Items from a dataset

- Opening Delimiter -

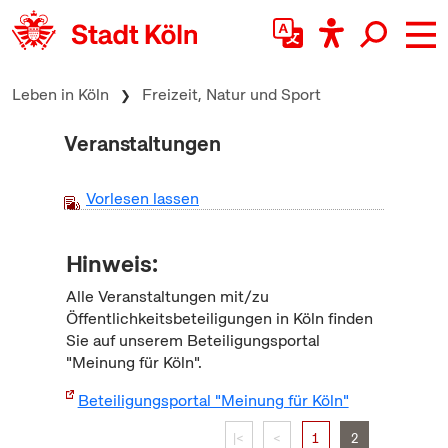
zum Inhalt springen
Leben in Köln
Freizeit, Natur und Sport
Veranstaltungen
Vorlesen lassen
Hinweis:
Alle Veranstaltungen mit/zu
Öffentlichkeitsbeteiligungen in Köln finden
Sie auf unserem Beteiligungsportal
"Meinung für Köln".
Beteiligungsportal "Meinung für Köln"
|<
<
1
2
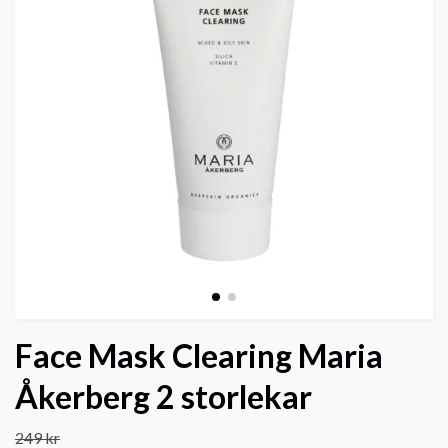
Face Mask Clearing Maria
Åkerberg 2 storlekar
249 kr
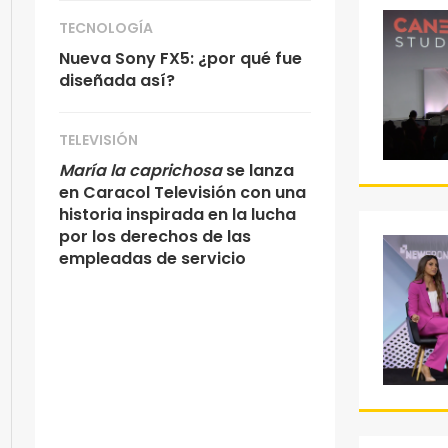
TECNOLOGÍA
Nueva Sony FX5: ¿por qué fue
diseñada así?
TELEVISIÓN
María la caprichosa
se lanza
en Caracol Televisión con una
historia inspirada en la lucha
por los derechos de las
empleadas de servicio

- Closing Delimiter -
- Opening Delimiter -

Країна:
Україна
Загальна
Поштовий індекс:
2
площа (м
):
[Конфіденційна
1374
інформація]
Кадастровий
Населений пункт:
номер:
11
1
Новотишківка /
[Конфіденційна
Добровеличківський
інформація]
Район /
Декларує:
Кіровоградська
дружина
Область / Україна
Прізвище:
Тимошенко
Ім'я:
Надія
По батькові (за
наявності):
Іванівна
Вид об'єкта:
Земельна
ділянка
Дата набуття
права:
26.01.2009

- Closing Delimiter -

Work instruction:
Where in the records does the word "Köln" appear? Copy each line that holds it.

Solved problem:
Leben in Köln
Öffentlichkeitsbeteiligungen in Köln finden
"Meinung für Köln".
Beteiligungsportal "Meinung für Köln"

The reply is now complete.